I'm using import fileinput in a Python script running on an Ubuntu box.
I'm running the script on the command line with something along the lines of python myscript.py firstinputfile.txt secondinputfile.txt and inside myscript.py I am using for line in fileinput.input() to iterate over the lines. The problem I'm running into is that firstinputfile.txt and secondinputfile.txt both use Macintosh (\r) line endings, and fileinput.input() does not seem to be recognizing \r as a line delimiter.
Is there any way to force fileinput to recognize \r as a line delimiter?

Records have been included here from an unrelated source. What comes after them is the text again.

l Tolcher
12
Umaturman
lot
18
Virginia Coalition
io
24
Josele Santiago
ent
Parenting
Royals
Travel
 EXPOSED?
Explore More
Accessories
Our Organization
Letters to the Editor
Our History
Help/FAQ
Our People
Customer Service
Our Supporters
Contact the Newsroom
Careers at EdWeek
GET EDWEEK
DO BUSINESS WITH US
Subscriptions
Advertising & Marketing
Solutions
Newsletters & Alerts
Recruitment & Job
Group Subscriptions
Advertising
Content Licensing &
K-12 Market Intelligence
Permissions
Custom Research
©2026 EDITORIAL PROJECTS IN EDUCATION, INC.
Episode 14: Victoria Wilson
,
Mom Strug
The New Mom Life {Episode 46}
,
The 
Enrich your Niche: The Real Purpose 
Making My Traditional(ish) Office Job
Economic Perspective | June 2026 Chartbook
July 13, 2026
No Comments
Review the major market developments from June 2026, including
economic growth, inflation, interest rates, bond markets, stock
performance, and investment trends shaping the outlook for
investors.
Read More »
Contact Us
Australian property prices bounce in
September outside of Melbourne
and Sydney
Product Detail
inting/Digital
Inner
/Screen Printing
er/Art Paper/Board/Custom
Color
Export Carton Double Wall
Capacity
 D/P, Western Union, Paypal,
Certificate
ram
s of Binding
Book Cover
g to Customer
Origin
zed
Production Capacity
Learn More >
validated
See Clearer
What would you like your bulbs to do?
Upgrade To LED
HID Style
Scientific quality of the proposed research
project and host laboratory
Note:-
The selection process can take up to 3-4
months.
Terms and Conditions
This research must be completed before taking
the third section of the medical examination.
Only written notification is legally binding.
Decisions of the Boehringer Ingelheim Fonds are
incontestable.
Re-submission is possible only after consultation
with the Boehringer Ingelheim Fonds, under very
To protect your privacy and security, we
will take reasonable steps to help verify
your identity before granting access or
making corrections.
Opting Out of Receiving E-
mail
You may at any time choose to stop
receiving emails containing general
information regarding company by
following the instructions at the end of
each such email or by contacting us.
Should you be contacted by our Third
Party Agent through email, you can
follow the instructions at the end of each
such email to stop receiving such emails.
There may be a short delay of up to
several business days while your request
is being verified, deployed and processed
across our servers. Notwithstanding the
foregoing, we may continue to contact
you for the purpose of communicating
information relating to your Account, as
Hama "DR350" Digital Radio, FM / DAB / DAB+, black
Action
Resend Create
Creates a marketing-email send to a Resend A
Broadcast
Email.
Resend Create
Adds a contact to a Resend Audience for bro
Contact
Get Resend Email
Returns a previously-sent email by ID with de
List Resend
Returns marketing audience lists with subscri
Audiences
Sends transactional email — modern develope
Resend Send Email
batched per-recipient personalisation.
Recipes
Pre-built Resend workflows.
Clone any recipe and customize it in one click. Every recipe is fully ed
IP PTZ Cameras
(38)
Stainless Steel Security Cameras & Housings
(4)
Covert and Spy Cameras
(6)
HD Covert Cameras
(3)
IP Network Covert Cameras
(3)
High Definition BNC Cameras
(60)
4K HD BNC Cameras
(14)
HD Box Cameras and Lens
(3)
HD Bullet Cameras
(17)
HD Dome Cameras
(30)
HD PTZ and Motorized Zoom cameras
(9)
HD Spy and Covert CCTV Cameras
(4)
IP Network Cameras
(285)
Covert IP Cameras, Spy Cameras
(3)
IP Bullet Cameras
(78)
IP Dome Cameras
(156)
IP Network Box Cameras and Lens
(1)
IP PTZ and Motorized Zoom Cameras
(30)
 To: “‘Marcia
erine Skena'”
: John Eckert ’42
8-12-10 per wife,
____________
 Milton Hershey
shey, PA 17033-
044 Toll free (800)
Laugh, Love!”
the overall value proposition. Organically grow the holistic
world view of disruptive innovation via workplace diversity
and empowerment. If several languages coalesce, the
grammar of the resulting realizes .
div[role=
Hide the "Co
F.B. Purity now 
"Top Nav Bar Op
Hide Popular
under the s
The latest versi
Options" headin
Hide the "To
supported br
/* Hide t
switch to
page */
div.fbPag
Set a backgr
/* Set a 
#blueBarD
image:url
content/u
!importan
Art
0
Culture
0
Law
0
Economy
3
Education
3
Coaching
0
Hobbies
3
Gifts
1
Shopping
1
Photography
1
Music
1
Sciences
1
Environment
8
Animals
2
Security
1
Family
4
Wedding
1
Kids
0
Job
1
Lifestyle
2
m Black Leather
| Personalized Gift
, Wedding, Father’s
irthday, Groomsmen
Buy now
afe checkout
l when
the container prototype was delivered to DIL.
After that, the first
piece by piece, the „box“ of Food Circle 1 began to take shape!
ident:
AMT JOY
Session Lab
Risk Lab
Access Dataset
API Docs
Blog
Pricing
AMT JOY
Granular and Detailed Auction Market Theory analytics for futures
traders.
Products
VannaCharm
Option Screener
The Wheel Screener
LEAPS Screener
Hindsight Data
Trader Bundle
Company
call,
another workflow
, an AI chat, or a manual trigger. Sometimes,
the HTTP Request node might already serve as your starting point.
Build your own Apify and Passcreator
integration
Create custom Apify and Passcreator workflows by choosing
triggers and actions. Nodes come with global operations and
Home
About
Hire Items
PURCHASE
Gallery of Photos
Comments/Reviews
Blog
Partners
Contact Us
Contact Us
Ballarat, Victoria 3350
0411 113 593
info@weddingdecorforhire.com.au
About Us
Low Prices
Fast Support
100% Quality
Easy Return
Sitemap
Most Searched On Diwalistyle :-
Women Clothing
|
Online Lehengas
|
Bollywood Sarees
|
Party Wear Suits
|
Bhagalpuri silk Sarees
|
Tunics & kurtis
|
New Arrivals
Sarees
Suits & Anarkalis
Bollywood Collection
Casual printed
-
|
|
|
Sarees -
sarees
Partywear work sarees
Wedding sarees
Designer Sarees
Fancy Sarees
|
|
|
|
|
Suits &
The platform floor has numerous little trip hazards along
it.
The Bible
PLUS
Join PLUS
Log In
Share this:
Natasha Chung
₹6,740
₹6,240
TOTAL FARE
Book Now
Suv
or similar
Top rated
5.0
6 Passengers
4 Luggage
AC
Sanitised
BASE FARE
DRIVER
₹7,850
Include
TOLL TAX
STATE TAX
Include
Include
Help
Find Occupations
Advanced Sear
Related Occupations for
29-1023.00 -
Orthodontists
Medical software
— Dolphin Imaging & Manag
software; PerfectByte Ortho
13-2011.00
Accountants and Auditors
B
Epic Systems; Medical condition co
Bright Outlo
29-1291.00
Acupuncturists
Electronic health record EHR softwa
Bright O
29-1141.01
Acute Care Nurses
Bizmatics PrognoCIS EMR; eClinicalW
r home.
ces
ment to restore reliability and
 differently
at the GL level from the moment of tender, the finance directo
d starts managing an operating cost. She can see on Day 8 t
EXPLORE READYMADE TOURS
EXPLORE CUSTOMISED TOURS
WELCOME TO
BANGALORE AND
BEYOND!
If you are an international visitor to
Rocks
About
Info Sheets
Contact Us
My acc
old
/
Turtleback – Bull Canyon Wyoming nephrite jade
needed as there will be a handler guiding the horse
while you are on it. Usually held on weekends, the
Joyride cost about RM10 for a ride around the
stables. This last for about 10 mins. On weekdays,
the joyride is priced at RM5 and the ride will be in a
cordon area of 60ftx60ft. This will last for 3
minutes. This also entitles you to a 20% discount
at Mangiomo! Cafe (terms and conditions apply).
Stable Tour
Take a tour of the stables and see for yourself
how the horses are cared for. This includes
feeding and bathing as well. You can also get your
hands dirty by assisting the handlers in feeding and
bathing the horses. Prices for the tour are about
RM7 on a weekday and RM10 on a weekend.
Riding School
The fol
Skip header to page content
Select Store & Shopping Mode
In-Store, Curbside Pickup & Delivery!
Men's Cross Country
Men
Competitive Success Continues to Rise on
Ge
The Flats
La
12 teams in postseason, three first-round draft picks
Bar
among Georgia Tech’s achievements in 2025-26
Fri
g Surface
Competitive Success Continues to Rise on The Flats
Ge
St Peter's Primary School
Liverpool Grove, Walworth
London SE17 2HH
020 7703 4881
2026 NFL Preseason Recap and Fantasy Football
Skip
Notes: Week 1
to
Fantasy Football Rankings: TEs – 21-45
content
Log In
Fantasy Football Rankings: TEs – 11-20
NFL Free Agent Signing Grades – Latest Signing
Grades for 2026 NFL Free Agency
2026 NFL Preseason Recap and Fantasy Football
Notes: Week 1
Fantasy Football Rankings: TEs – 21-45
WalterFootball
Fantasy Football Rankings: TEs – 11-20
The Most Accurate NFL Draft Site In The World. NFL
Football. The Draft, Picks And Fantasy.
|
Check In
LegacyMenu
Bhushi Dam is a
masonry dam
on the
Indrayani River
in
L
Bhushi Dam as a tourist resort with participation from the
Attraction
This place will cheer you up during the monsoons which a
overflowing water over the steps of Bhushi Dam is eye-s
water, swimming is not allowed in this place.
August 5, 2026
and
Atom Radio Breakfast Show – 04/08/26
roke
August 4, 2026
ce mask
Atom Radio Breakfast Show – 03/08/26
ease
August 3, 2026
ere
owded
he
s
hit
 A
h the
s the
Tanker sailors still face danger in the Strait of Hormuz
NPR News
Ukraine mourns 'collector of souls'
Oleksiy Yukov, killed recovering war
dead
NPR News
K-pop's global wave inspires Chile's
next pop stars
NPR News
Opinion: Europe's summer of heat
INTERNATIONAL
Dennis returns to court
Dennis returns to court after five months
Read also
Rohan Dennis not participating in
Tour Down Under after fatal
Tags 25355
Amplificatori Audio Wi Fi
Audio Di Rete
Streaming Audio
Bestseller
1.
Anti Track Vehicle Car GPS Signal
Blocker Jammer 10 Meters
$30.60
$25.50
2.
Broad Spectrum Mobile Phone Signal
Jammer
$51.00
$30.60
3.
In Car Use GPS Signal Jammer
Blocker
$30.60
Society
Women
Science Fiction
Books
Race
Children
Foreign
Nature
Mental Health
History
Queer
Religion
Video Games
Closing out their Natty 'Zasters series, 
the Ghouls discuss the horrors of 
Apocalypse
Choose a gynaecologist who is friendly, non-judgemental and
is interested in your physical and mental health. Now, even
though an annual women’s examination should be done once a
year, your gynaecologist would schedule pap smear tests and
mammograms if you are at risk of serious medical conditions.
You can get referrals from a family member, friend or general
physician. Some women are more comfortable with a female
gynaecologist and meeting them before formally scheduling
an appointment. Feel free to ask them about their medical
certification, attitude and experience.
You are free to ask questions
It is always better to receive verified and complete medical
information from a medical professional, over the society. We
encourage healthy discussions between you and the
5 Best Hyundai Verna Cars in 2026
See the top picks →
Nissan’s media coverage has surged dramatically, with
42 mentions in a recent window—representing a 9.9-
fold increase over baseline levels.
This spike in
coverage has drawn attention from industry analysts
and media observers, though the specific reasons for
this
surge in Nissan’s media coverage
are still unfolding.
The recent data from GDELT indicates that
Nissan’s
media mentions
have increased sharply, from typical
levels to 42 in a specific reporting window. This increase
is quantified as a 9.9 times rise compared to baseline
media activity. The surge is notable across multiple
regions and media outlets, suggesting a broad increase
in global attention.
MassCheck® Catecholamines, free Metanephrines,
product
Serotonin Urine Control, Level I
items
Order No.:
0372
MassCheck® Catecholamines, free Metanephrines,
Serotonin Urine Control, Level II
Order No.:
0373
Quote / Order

I've considered preprocessing firstinputfile.txt and secondinputfile.txt to use \n line endings, but am hesitant for two reasons: i) I don't really want to emit additional files to manage and ii) I still want the input to fileinput to come from file arguments (not stdin after piping commands) so I can use fileinput.filename() and fileinput.filelineno().
Any suggestions?
解决方案
It turns out fileinput.input() supports an optional openhook parameter:
You can control how files are opened by providing an opening hook via
the openhook parameter to fileinput.input() or FileInput(). The hook
must be a function that takes two arguments, filename and mode, and
returns an accordingly opened file-like object. Two useful hooks are
already provided by this module.
Furthermore, the universal newline support document suggests that a file can be open to support Windows/Unix/Macintosh newlines with the rU mode:
Opening a file with the mode 'U' or 'rU' will open a file for reading
in universal newline mode. All three line ending conventions will be
translated to a "\n" in the strings returned by the various file
methods such as read() and readline().
So, you can write a little function to pass as the openhook argument that will open the file in a manner which supports universal newlines:
def univ_file_read(name, mode):
# WARNING: ignores mode argument passed to this function
return open(name, 'rU')
Then, instead of:
for line in fileinput.input():
Use:
for line in fileinput.input(openhook=univ_file_read):
This seems to have done the trick for me, and \r is being recognized as a line delimiter now.